Investors continued to dump shares of Citic Pacific as the Securities and Futures Commission (SFC) of Hong Kong confirmed that the commission has started investigating into the company's huge losses.
The Hong Kong Exchanges and Clearing Limited, the market sole operator, also said it will follow up the Citic Pacific incident.
Citic Pacific, a Hong Kong-listed affiliate of China's Citic Group and also component of the benchmark Hang Seng Index, further slumped 24.69 percent to 4.91 HK dollars following its disclosure of potentially huge forex losses of about 2 billion U.S. dollars due to structured products contracts.
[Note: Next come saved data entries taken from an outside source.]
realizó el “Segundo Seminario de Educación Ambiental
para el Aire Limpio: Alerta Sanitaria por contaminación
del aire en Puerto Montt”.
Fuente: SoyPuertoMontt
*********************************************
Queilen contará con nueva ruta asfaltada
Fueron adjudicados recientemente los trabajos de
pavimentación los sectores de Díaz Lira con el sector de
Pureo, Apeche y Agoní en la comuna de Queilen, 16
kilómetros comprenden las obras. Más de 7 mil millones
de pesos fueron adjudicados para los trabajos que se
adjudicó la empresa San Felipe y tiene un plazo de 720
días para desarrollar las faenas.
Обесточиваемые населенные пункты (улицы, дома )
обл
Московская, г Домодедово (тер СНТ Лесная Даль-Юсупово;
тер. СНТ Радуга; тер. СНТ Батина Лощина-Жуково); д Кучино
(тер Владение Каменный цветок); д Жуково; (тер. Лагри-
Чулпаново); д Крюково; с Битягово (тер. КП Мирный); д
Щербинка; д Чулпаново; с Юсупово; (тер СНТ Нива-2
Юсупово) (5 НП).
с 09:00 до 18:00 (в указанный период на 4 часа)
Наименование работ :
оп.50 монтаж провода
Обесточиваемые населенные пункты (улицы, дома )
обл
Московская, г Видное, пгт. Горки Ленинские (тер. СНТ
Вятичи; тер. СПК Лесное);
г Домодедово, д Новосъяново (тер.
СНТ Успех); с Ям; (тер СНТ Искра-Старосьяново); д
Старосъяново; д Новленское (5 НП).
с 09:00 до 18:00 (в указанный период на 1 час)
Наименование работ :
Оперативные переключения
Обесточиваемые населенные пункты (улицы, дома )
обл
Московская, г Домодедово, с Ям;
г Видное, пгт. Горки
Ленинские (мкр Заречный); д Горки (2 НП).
The Dah Chong Hong Holdings Ltd., a listed automobile dealer and distributor controlled by Citic Pacific, soared 48.28 percent to 1.29 HK dollars after Citic Pacific said it was in talks to sell all or part of its 56.67 percent stake in Dah Chong Hong.
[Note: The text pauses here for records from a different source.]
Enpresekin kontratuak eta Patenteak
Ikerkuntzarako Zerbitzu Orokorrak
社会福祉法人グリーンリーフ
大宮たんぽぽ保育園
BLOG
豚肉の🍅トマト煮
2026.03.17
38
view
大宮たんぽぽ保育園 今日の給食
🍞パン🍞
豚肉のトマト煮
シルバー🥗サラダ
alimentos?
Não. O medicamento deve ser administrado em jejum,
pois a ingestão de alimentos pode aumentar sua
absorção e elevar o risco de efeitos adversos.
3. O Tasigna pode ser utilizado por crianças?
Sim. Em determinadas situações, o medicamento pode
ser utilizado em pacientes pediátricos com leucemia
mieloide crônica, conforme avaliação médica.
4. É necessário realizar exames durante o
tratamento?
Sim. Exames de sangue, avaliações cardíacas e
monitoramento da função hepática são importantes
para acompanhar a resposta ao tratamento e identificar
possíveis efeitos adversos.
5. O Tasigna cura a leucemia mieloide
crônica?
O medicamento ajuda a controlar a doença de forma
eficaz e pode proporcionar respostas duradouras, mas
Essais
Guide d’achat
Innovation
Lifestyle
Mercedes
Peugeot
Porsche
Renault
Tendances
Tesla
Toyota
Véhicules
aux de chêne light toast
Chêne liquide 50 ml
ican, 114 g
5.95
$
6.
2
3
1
Amid 42 components of the benchmark Hang Seng Index, losers greatly outnumbered gainers 41 to 1, with MTR Corporation outperforming the entire market. MTR was up 0.84 percent to 16.84 HK dollars.
Market heavyweight HSBC, which accounts for the largest weighting of the index, fell 2.9 percent to 103.8 HK dollars.
Another blue-chip heavyweight China Mobile, or the country's largest mobile phone operator, slumped 5.33 percent to 63.95 HK dollars.
The Hong Kong Exchanges and Clearing Ltd., the market's sole operator, dropped 2.47 percent to 80.95 HK dollars.
Hong Kong's real estate companies were all lower. Sun Hung Kai Properties, Hong Kong's largest house developer, lost 6.42 percent to 64.1 HK dollars. Cheung Kong fell 2.99 percent to 74.6 HK dollars. Henderson Land dropped 3.49 percent to 27.65 HK dollars. New World Development fell 7.05 percent to 6.86 HK dollars. Sino Land weakened 5 percent to 7.6 HK dollars. Hang Lung Property moved down 2.89 percent to 16.14 HK dollars.
The China Enterprise Index, or H-shares, a barometer composed of companies registered in the Chinese mainland, plunged 566.25 points, or 7.79 percent, to 6,700.87 as the stock markets in the Chinese mainland fell.
China's energy companies all fell. PetroChina, the country's largest oil producer, lost 8.22 percent to 5.92 HK dollars. CNOOC, China's largest offshore oil company, fell 5.97 percent to 5.83 HK dollars. Sinopec, Asia's largest oil refiner, dropped 7.2 percent to 5.29 HK dollars.
Banking and insurers in China were sharply lower after their recent upsurge on China's new economic stimulus package. ICBC, China's largest lender, fell 5.6 percent to 3.54 HK dollars. Bank of China, the country's second largest bank, lost 5.79 percent to 2.28 HK dollars. China Construction Bank slumped 7.35 percent to 3. 28 HK dollars. China Life, the country largest insurance company, dropped 4.29 percent to 22.3 HK dollars. Ping An plunged 11 percent to 30.8 HK dollars. Bank of Communications fell 9 percent to 4.76 HK dollars.